Chance and my connections attached me to the counter-espionage service of the Soviets. They needed a woman, pretty and not stupid, to carry out certain confidential missions. I accepted the position. At first they gave me unimportant tasks which I managed very easily. I was promoted—I was officially attached to the Russian delegation to the Conference at Genoa—I paraded the lobbies of the big hotels—I overheard whispered conversations—I was courted at Miramar by an American observer and a French senator who acquainted me with their secret duties. In short, I won the confidence of my superiors. Last month, during the Anglo-Soviet meeting in London, I was given a special mission among the thousands of leaders of the Labor Party. Posing as a German feminist, I interviewed the Daily Herald and the representatives of the Fabian Society; the Sinn-Feiners talked frankly with me. Every two days I reported at a little office on Throgmorton Street, an unpretentious place where they cook up propaganda and where they control the Russian spy system. I returned to Berlin.

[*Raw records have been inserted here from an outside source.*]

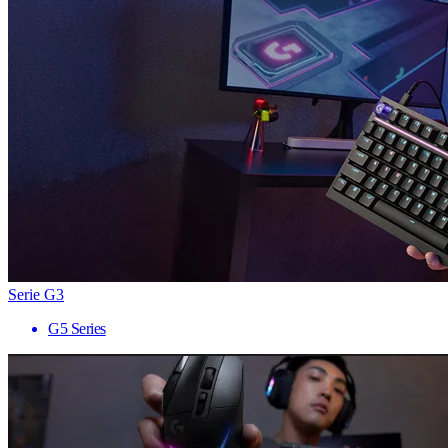
Serie G3
G5 Series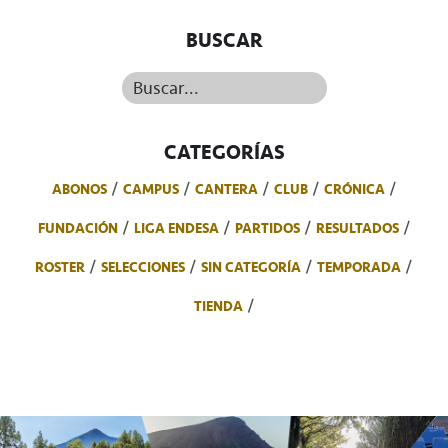
BUSCAR
Buscar...
CATEGORÍAS
ABONOS
CAMPUS
CANTERA
CLUB
CRÓNICA
FUNDACIÓN
LIGA ENDESA
PARTIDOS
RESULTADOS
ROSTER
SELECCIONES
SIN CATEGORÍA
TEMPORADA
TIENDA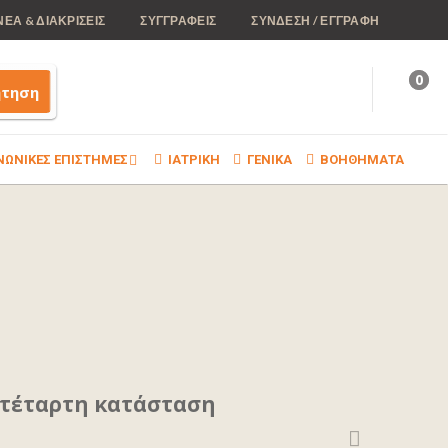
ΝΕΑ & ΔΙΑΚΡΙΣΕΙΣ
ΣΥΓΓΡΑΦΕΙΣ
ΣΥΝΔΕΣΗ / ΕΓΓΡΑΦΗ
0
ήτηση
ΝΩΝΙΚΕΣ ΕΠΙΣΤΗΜΕΣ
ΙΑΤΡΙΚΗ
ΓΕΝΙΚΑ
ΒΟΗΘΗΜΑΤΑ
 τέταρτη κατάσταση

A few days ago I was summoned by a woman who plays an occult role with certain party leaders and who received me privately.”

  “Number forty-four Belle Alliance Platz—Madam Mouravieff.”

  Klara gazed at me in astonishment. “You know her?”

  I answered evasively. “I have heard of her. Go on with your story.”

  “She asked me if I would be willing to spy on a Frenchman who was going from Berlin to Nikolaïa.”

  I interrupted Klara rather rudely. Her words made me think rapidly. “Exactly when did the person in question mention my intended trip to Nikolaïa?”

  “Let me think. We left Berlin Tuesday morning. It was the afternoon before.”

  “Late?”

  “At about six o’clock.”

  I remembered that I had interviewed Madam Mouravieff at three o’clock the same afternoon. How could she have guessed that Lady Diana would send me off immediately on receipt of a telegram which would only arrive the next morning? Various theories flashed through my brain. Only one seemed feasible—the message sent by Mr. Edwin Blankett had certainly been communicated to Madam Mouravieff’s informers before it had been expedited. And she, warned in advance, through diplomatic channels, had learned on Monday afternoon that Lady Diana would receive the expert’s wire the following morning. Therefore it was simple logic which made her anticipate my precipitate departure.